Problem to work on — Work out how many lines in the records below include the string "patut", and reply with that number alone.

** Opening Records block **

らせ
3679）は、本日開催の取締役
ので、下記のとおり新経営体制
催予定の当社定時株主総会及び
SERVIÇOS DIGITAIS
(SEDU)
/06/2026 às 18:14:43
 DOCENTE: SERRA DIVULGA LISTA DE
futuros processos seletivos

** Closing Records block **
** Opening Records block **

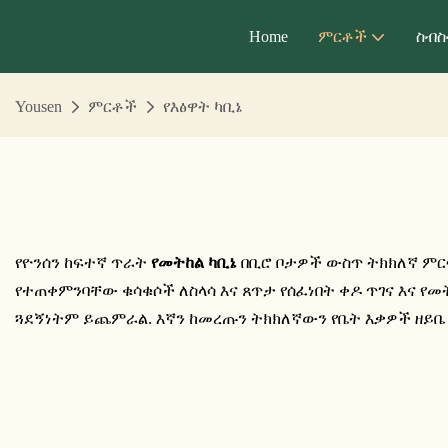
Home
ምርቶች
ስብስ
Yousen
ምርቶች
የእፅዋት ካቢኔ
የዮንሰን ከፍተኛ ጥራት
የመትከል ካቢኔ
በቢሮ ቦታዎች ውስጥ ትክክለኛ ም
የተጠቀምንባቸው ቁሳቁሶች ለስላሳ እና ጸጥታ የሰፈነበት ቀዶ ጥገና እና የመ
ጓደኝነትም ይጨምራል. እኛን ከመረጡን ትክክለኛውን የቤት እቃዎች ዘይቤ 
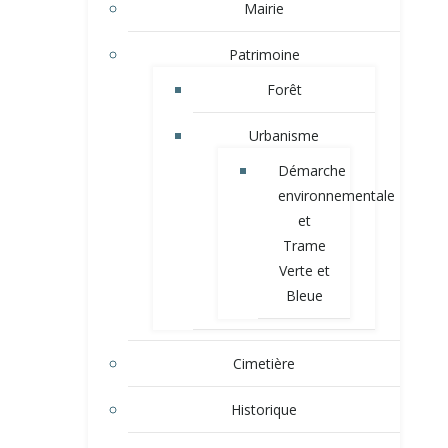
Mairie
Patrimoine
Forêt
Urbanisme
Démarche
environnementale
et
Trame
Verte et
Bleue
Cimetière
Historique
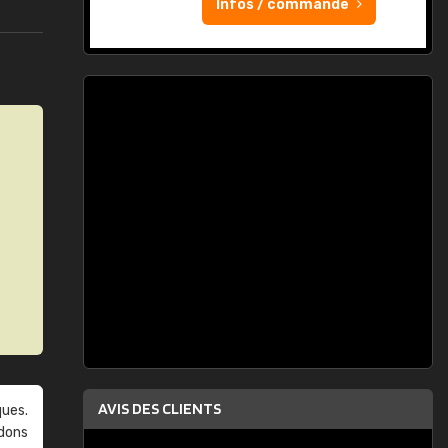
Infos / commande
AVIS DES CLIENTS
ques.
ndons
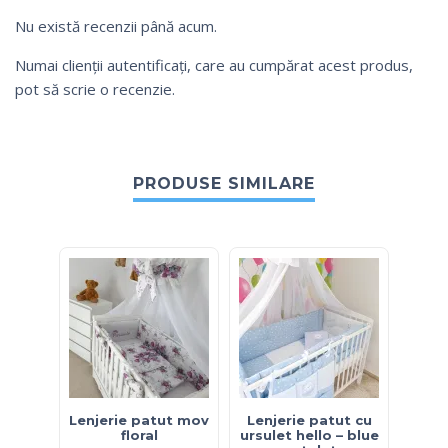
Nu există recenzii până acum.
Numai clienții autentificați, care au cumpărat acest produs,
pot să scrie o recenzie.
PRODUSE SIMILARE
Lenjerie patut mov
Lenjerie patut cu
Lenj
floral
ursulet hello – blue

** Closing Records block **

Written solution — 2